> **What you will do**: What is needed is an exact copy of the lines in the entries below from the one holding "Thais Miranda" through the one holding "YOU MAY LIKE", pictures excluded.

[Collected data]
>>>

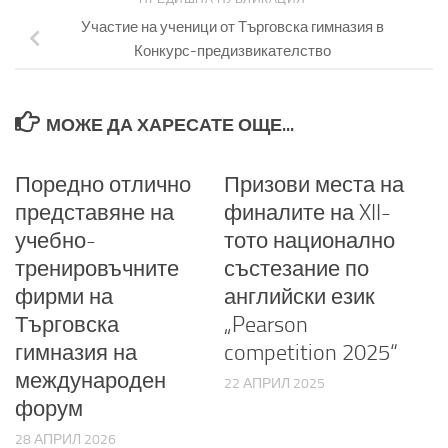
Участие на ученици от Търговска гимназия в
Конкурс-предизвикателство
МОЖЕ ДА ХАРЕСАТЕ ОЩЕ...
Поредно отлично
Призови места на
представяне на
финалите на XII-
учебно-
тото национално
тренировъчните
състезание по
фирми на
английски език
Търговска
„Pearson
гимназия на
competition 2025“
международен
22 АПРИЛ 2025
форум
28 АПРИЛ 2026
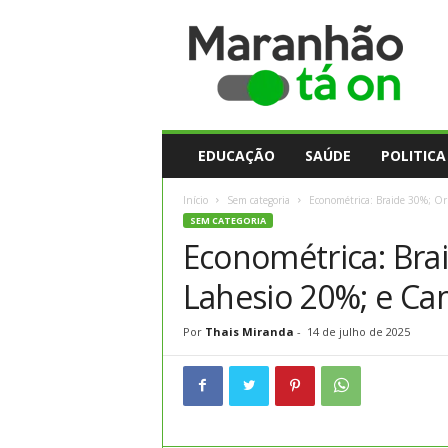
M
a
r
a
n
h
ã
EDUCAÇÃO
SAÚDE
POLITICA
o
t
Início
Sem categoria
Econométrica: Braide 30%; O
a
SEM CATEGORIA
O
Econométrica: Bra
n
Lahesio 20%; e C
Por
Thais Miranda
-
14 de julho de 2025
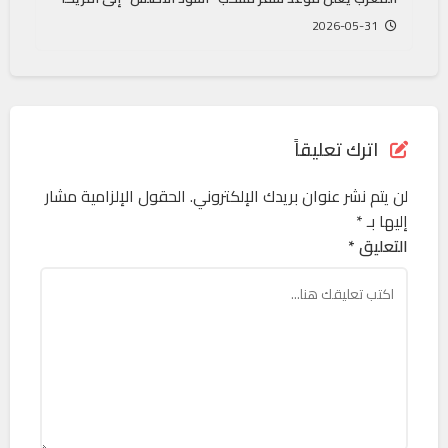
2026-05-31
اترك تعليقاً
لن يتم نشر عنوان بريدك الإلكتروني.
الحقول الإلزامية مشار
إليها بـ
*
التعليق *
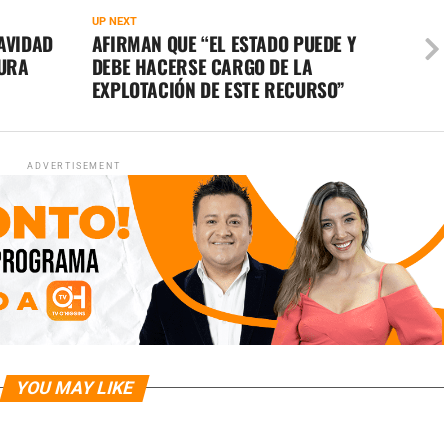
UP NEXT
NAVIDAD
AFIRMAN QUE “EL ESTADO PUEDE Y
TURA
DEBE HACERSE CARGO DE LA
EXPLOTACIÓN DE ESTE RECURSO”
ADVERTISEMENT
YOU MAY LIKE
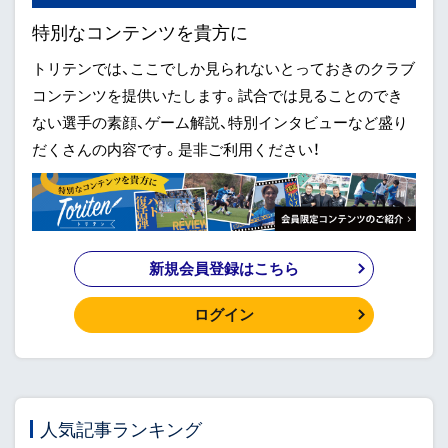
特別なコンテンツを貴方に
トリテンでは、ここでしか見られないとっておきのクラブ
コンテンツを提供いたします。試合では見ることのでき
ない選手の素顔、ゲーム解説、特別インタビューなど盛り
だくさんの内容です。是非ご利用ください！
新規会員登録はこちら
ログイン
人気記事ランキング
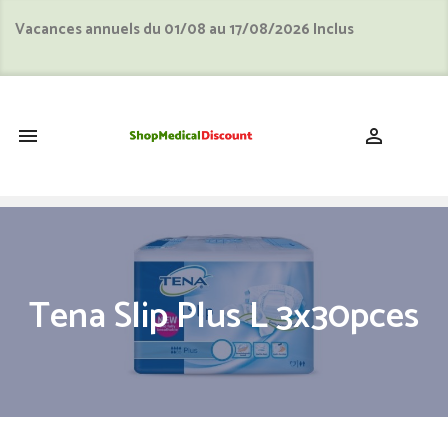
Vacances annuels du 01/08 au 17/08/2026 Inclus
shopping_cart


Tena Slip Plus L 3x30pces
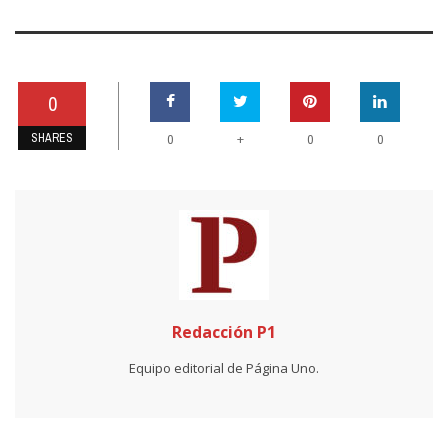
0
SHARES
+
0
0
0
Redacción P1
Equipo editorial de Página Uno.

<<<

> **Response**:
Thais Miranda
-
14 de julho de 2025
2026-05-31
اترك تعليقاً
لن يتم نشر عنوان بريدك الإلكتروني.
الحقول الإلزامية مشار
إليها بـ
*
التعليق *
UP NEXT
NAVIDAD
AFIRMAN QUE “EL ESTADO PUEDE Y
TURA
DEBE HACERSE CARGO DE LA
EXPLOTACIÓN DE ESTE RECURSO”
ADVERTISEMENT
YOU MAY LIKE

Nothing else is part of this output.